Globals are very thin, and they grind the bevel a bit differently than most. IIRC they really don't have a bevel per se- they're sharpened right to the edge. Edge retention doesn't seem to be a Global strong suit, but I haven't used 'em enough to claim any expertise. I'm not sure what you're talking about re the "single bevel" Shuns- it's true they make a few, but nearly all their Classic line is 50/50 double bevel. Their Pro and Pro 2 are geared towards sushimi and are single bevel, but that's not Shuns main market. At any rate, many Japanese knives use V-Gold 10, and as usual it comes down to heat treating and implementation.

We'll have to agree to disagree about the electric sharpeners. The restaurant where I work has two 120s and they're junk. Perhaps you think I say that as a sharpening snob who uses waterstones, but that's not it. I can think of several manual sharpeners that require little or no skill that are far superior to the Chef's Choice. I'll grant that they're not as bad as the previous models, though- they were like dropping your blade into a garbage disposal!

The Japanese have forced the Germans to attempt to innovate, but the best "German" knives are still the ones they have the Japanese make and simply badge for them! That said, I think the Messermeisters of today are fine knives.
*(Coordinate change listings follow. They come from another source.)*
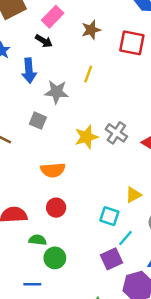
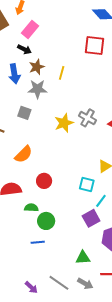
brown star: (91, 30) -> (37, 67), moved
orange semicircle: (53, 170) -> (24, 154), moved, turned -36
blue line: (32, 284) -> (38, 242), moved

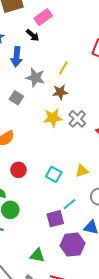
brown star: (37, 67) -> (60, 92), moved
cyan square: (87, 185) -> (54, 174), moved

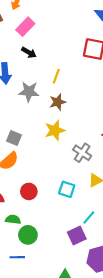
black arrow: (33, 35) -> (29, 53), moved
gray square: (16, 98) -> (14, 138), moved
gray cross: (77, 119) -> (82, 153), moved

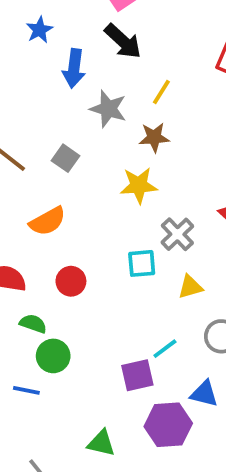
black arrow: (29, 53) -> (123, 41), size x1.5
gray square: (14, 138) -> (65, 158), moved
cyan square: (67, 189) -> (142, 263), moved, turned -35

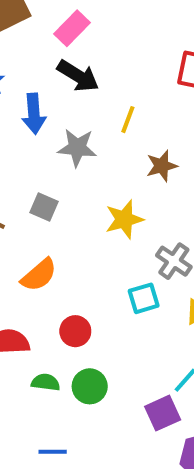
brown star: (154, 137) -> (162, 166), moved
green circle: (53, 356) -> (90, 386), moved

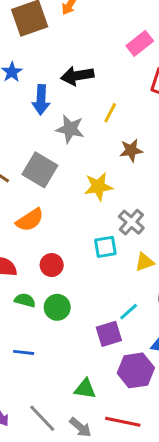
pink rectangle: (72, 28) -> (140, 43), moved
black arrow: (78, 76) -> (77, 76), turned 132
gray square: (44, 207) -> (40, 170), size x1.6

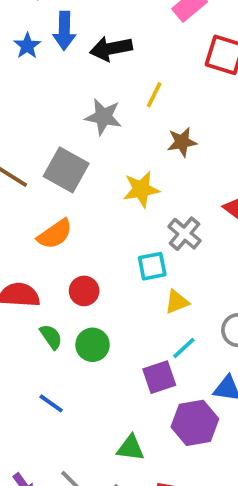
blue arrow: (41, 100) -> (64, 31), moved
yellow triangle: (145, 262) -> (177, 302), moved
green semicircle: (25, 300) -> (51, 337), turned 42
blue line: (24, 352) -> (51, 403), turned 30

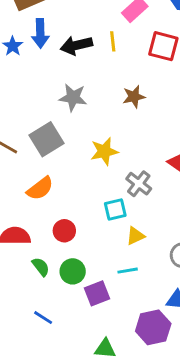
yellow line: (154, 95) -> (113, 41), moved, turned -30
brown star: (182, 142) -> (134, 97), moved
gray square: (66, 170) -> (46, 139), turned 32
cyan line: (184, 348) -> (128, 271), moved, turned 36
purple square: (159, 377) -> (97, 293), moved

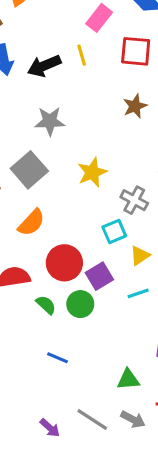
brown star: (134, 97) -> (135, 106), moved
red circle: (64, 231) -> (64, 263), size x1.5
purple square: (97, 293) -> (99, 276), moved

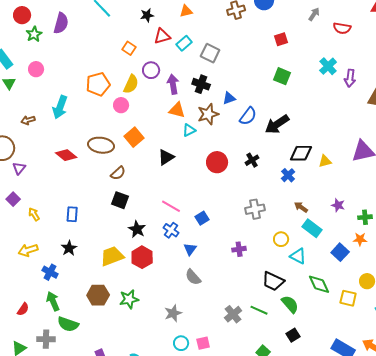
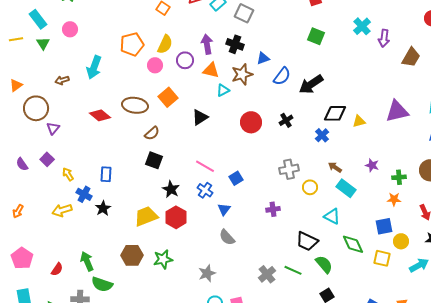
purple circle: (151, 70) -> (185, 60), moved
yellow circle: (281, 239) -> (310, 187), moved
blue square: (340, 252) -> (384, 226), moved, turned 36
blue cross: (50, 272) -> (84, 194), moved

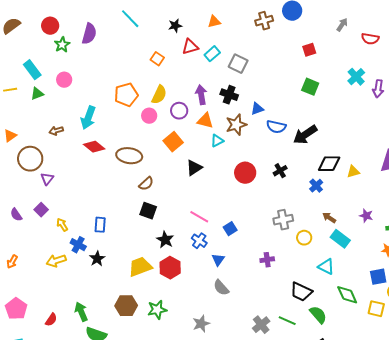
green triangle: (43, 43) -> (37, 94), turned 40
blue semicircle: (282, 76) -> (276, 127), turned 66
orange square: (168, 97) -> (173, 142), moved
red diamond: (100, 115) -> (94, 147), moved

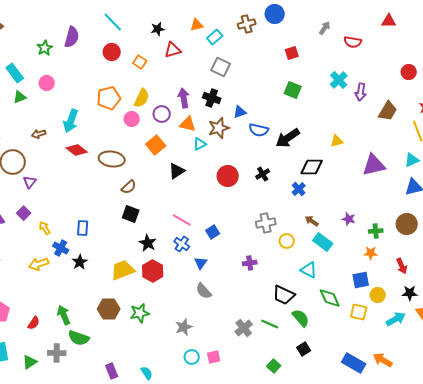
red circle: (50, 26) -> (112, 52), moved
cyan rectangle: (212, 54) -> (215, 37), moved
yellow triangle: (353, 172) -> (337, 141), moved

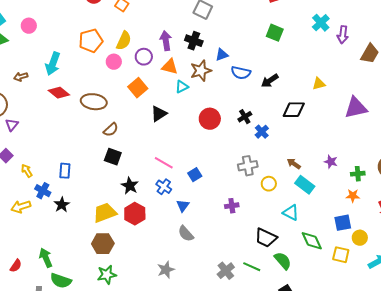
black arrow: (288, 138) -> (270, 81), size x0.7
blue cross: (299, 189) -> (262, 132), moved
brown hexagon: (109, 309) -> (103, 244), moved
green star: (140, 313) -> (107, 275), moved

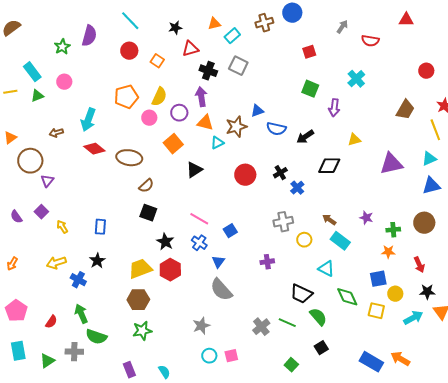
purple arrow: (343, 35) -> (334, 108), moved
black cross: (194, 41) -> (208, 71), moved
blue cross: (43, 191) -> (78, 280), moved
gray semicircle: (186, 234) -> (221, 290), size x1.4

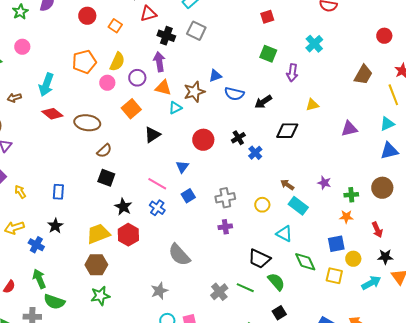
purple triangle: (391, 164) -> (349, 129), size x0.7
gray cross: (283, 222) -> (225, 198), moved
blue triangle: (218, 262) -> (182, 167), moved

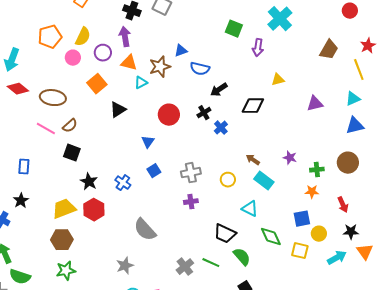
cyan cross: (314, 44) -> (280, 19), size x1.4
black arrow: (263, 102) -> (219, 90), moved
pink line: (157, 184) -> (46, 129), moved

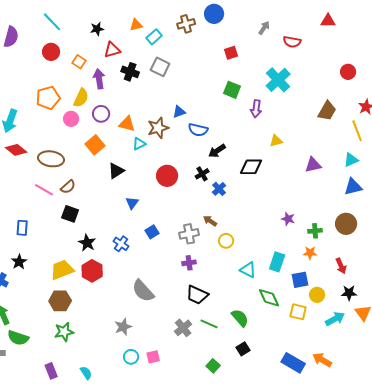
purple arrow: (125, 37) -> (99, 79), moved
blue triangle: (148, 142) -> (132, 203), moved
brown arrow: (253, 160) -> (210, 221), moved
cyan rectangle: (264, 181) -> (277, 262), moved, turned 72
black trapezoid: (225, 234) -> (197, 295), moved

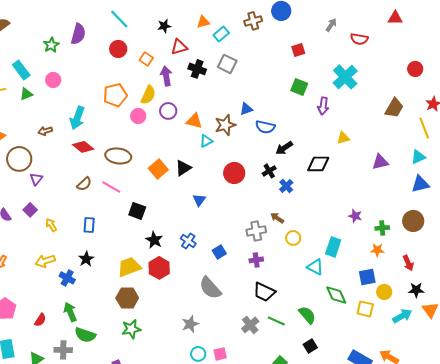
orange square: (95, 145) -> (158, 169), moved
brown semicircle: (68, 187) -> (84, 184), moved
blue square: (152, 232) -> (219, 252), moved
cyan rectangle: (277, 262) -> (333, 247), moved

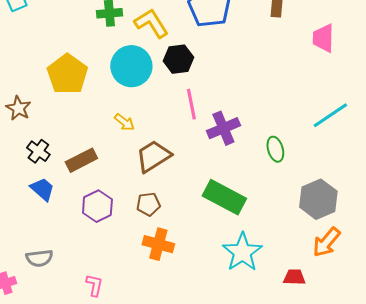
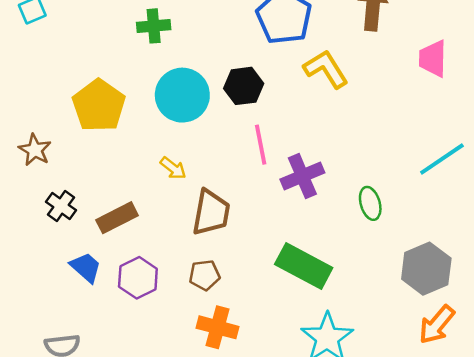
yellow L-shape: (151, 23) -> (326, 69), moved
brown trapezoid: (153, 156) -> (211, 213), turned 132
blue trapezoid: (42, 189) -> (86, 267), moved

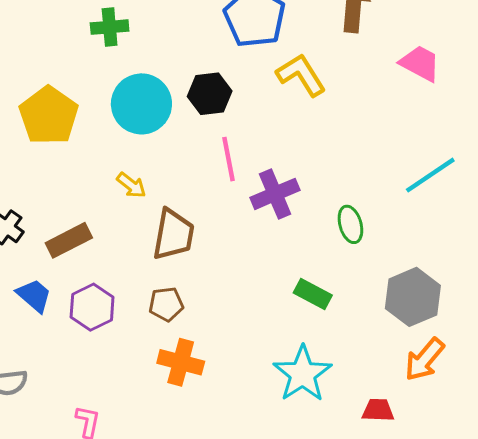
pink trapezoid: (433, 59) -> (420, 63), turned 117
green rectangle: (304, 266) -> (313, 294), moved, size x0.6

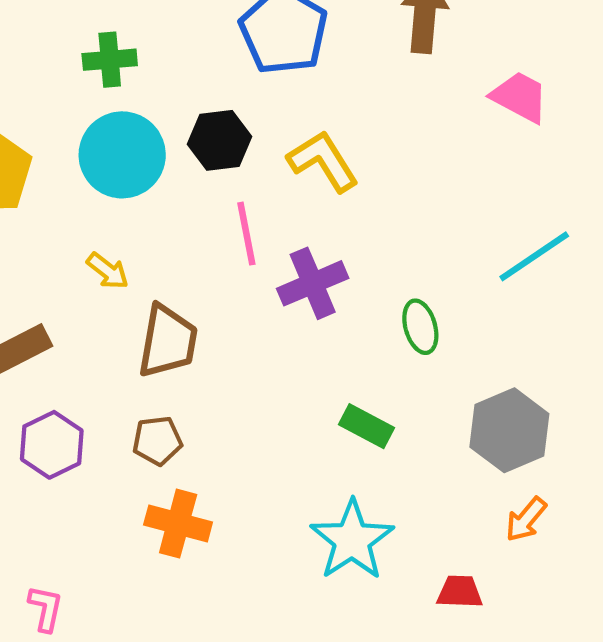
green cross: (110, 27) -> (110, 60), moved
yellow L-shape: (301, 75) -> (323, 161), moved
orange arrow: (424, 359) -> (526, 519), size x0.7

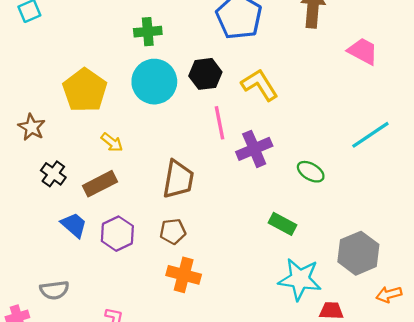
yellow arrow: (108, 271) -> (112, 142), moved
green ellipse: (420, 327) -> (311, 172), turned -44
gray hexagon: (509, 430) -> (358, 253), moved
orange arrow: (526, 519) -> (389, 294), moved, turned 35
cyan star: (352, 540) -> (300, 279), moved, turned -30

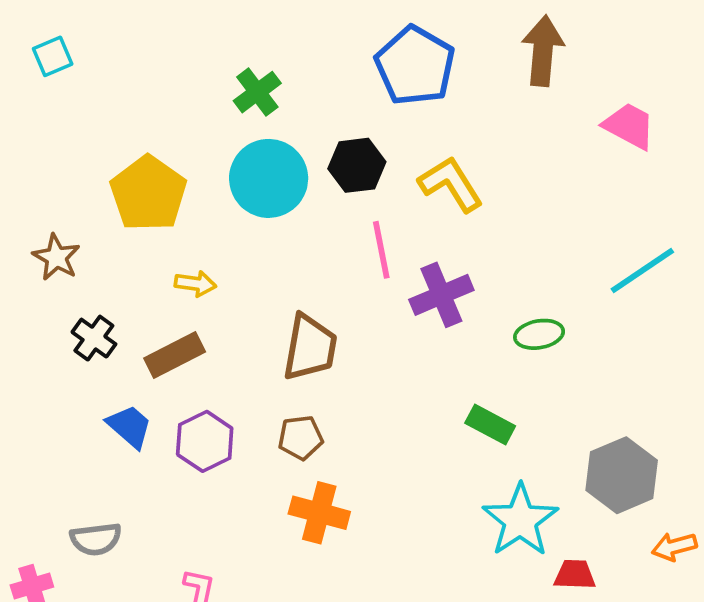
green cross: (148, 32) -> (257, 92), turned -32
yellow arrow: (112, 142) -> (195, 284), turned -30
green ellipse: (311, 172) -> (539, 334), turned -40
cyan star: (300, 279) -> (520, 520), turned 30

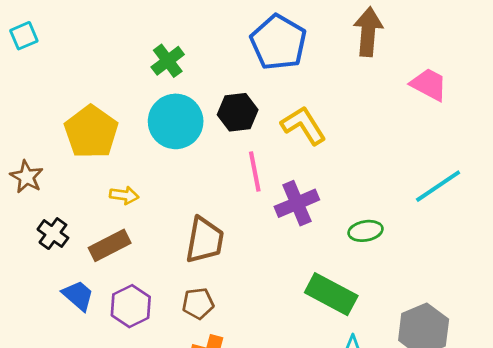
green rectangle: (490, 424) -> (331, 294), size x1.5

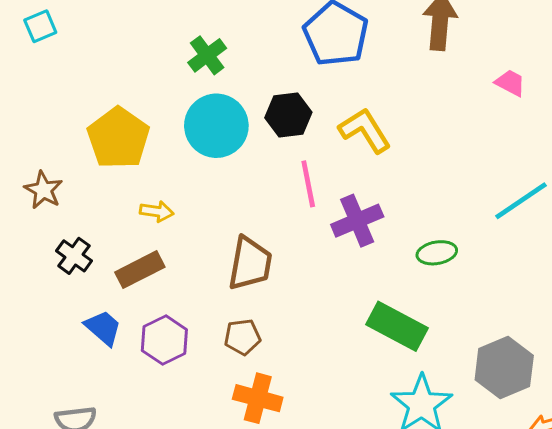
pink trapezoid: (429, 84) -> (510, 83), size x0.7

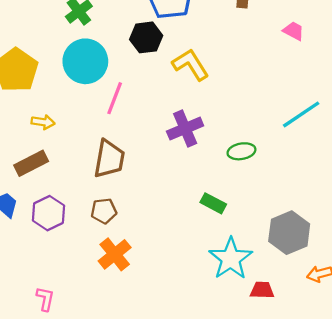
black hexagon: (288, 115) -> (146, 37), moved
pink line: (308, 184) -> (115, 98), moved, turned 32
green rectangle: (397, 326) -> (213, 203), size x0.6
orange cross: (258, 398) -> (115, 254), turned 36

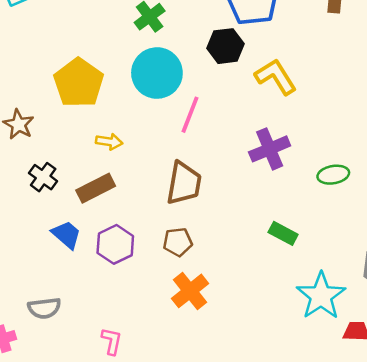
green rectangle: (213, 203) -> (283, 233), moved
But overall we probaby do have more in common. Once you turn Japanese it's hard to go back!:roll:


----------



## hitsofmisses

I strongly disagree with some of the claims made in your post. On Wusthof website, they have clearly mentioned that* all their knives *are made 1.) Using the same *X50CrMoV15 *material 2.) sharpened at *20 deg angle* 3.) and Tempered to *58° Rockwell*.

In other words, the main difference between one series to another (high-end forged knives) are the 1.) thickness of the blade (Le Cordon Bleu collection are 30 % lighter), 2.) Shape & 3.) Material of the handle used.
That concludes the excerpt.